Tras seguir esta guia

https://wiki.gentoo.org/wiki/KDE/Plasma_5_upgrade

y sufrir una autentica pesadilla con los paquetes de kde que bloqueaban el proceso conseguí finalmente instalar plasma.

Desgraciadamente tan sólo tocar el menú de inicio se bloqueaba el sistema. Ni siquiera se encendía la luz del teclado. 

Cuando luego intentaba entrar en el mismo usuario si no borraba el directorio .dbus se colgaba mientras se iniciaba. 

He tenido que eliminarlo y volver al kde convencional.

Supongo que es algún problema con los drivers gráficos.

----------

## cameta

En algunos casos aparece en la pantalla un mensaje de segmentation fault.

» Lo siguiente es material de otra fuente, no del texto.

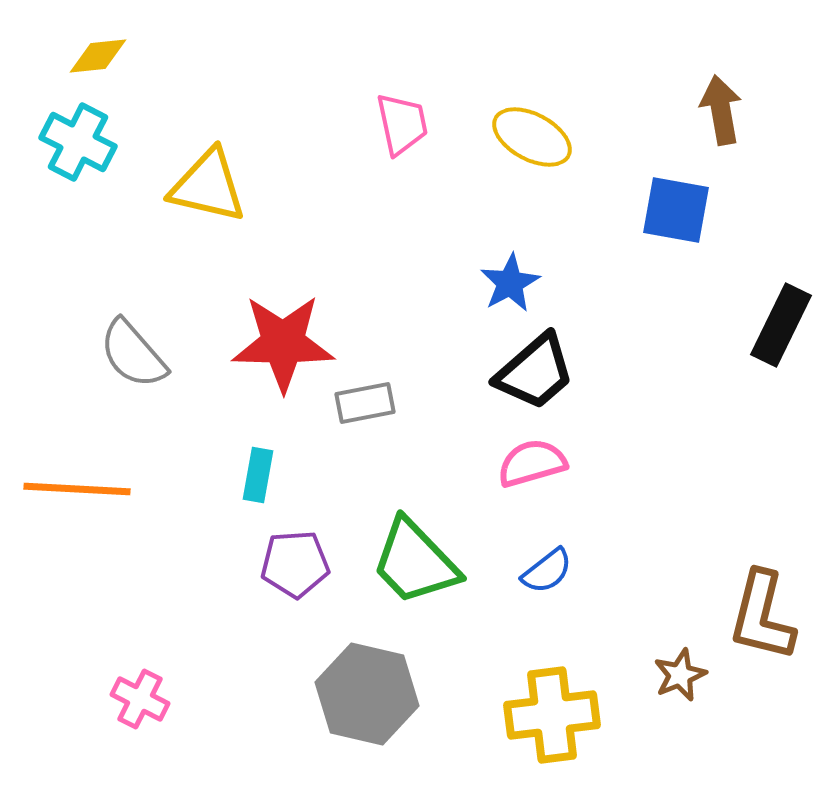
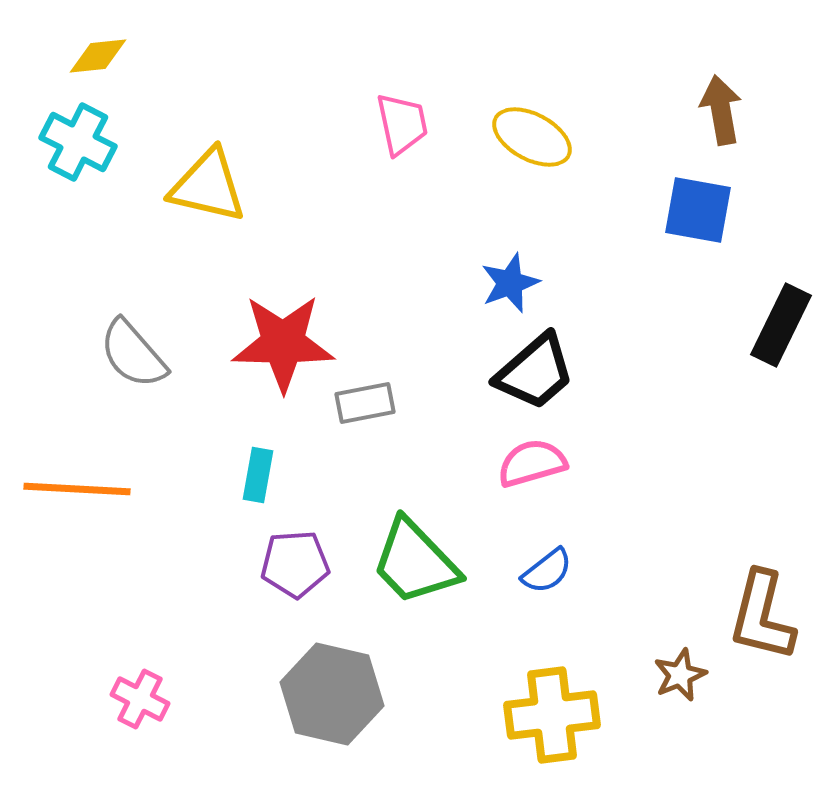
blue square: moved 22 px right
blue star: rotated 8 degrees clockwise
gray hexagon: moved 35 px left
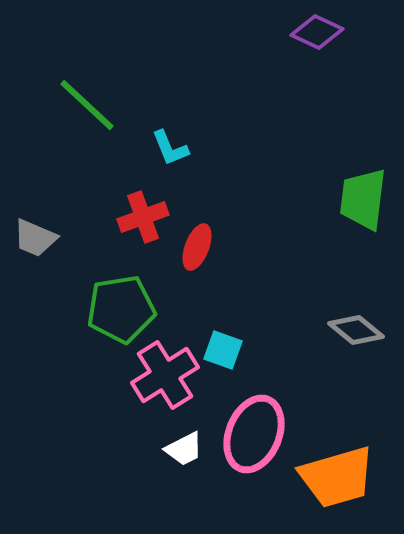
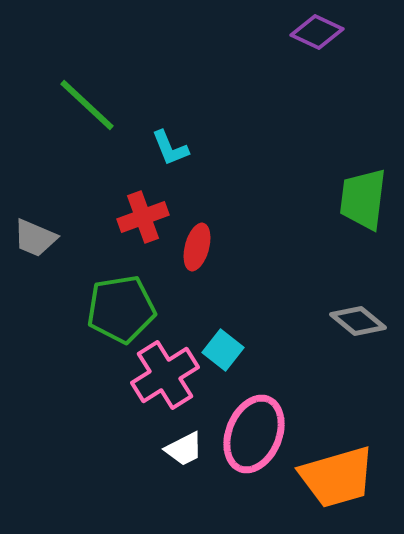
red ellipse: rotated 6 degrees counterclockwise
gray diamond: moved 2 px right, 9 px up
cyan square: rotated 18 degrees clockwise
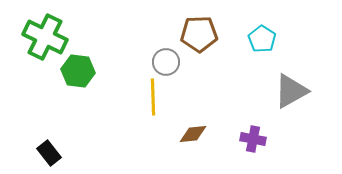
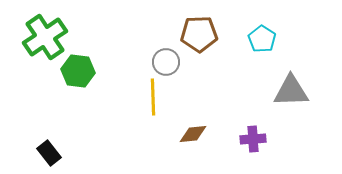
green cross: rotated 30 degrees clockwise
gray triangle: rotated 27 degrees clockwise
purple cross: rotated 15 degrees counterclockwise
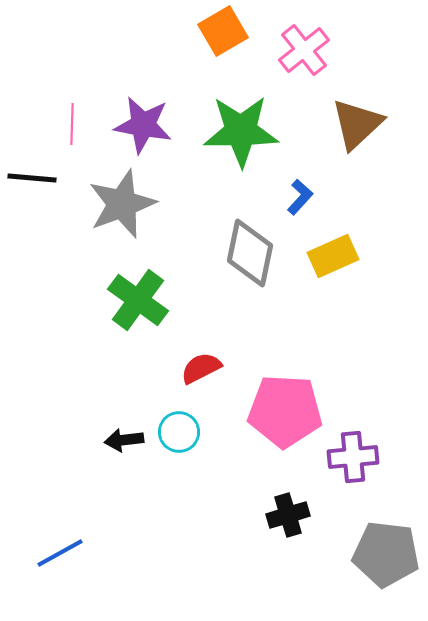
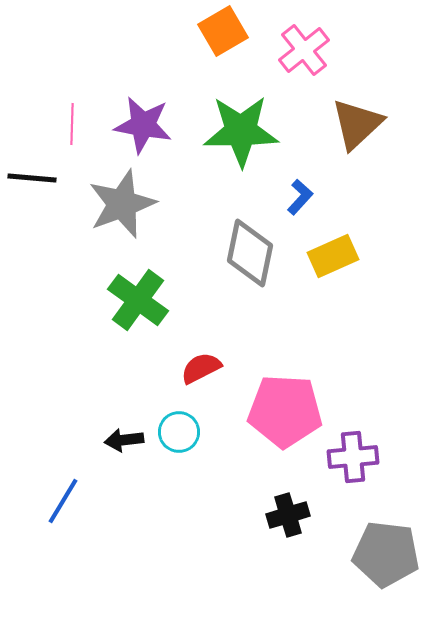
blue line: moved 3 px right, 52 px up; rotated 30 degrees counterclockwise
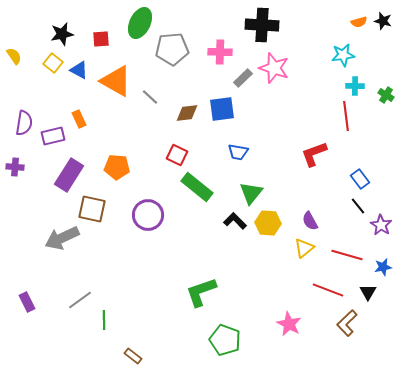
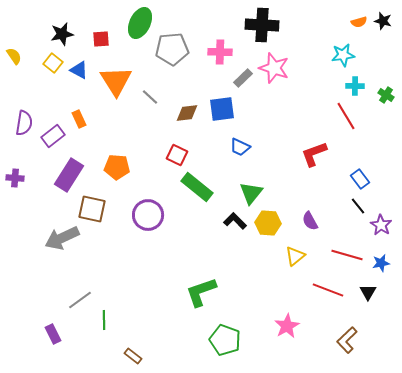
orange triangle at (116, 81): rotated 28 degrees clockwise
red line at (346, 116): rotated 24 degrees counterclockwise
purple rectangle at (53, 136): rotated 25 degrees counterclockwise
blue trapezoid at (238, 152): moved 2 px right, 5 px up; rotated 15 degrees clockwise
purple cross at (15, 167): moved 11 px down
yellow triangle at (304, 248): moved 9 px left, 8 px down
blue star at (383, 267): moved 2 px left, 4 px up
purple rectangle at (27, 302): moved 26 px right, 32 px down
brown L-shape at (347, 323): moved 17 px down
pink star at (289, 324): moved 2 px left, 2 px down; rotated 15 degrees clockwise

He leído casos de crashes constantes cuando se usa un driver grafico de intel pero yo tengo el nouveau de nvidia.

----------

## esteban_conde

intel y nouveau no son en absoluto incompatibles, muchos laptops usan una grafica dual y por tanto hay que tener ambos instalados.

----------

## cameta

Bueno yo sólo tengo instalado nouveau. Realmente no se lo que ocurría ya que al no tener logs ni mensajes de error es imposible saber lo que debía estar provocando el problema.

Yo sospecho de algún problema con las uses.

----------

## natrix

Cameta:

Una consulta, con un Ctrl+Alt+F2, puedes ingresar a la consola? quizás de ahí puedas chequear algún error.

¿Puedes publicar tus USE del make.conf? no "emerge --info"

----------

## cameta

Imposible sacar nada por consola. El bloqueo dejaba el teclado y el ratón inoperativos. Ni siquiera era posible encender la luz de las mayúsculas en el teclado.

Esta eran las use

abi_x86_32 apng bindist gles gudev icu python scanner script sql sqlite python webkit

Y también tenía varios paquetes en el package use con la qt5.

----------

## Luciernaga

¿Tampoco puedes entrar con un chroot e indagar en los log's?

----------

## cameta

Cuando se bloqueaba es que tenía que apagar el ordenador. Al final lo que hice fue eliminar el perfil de plasma, volver a kde4 y todo volvió a funcionar con normalidad.

----------

## cameta

Finalmente he conseguido instalar plasma y que este funcione. El problema con los bloqueos se debe a la use gles2 que hay que eliminar.

----------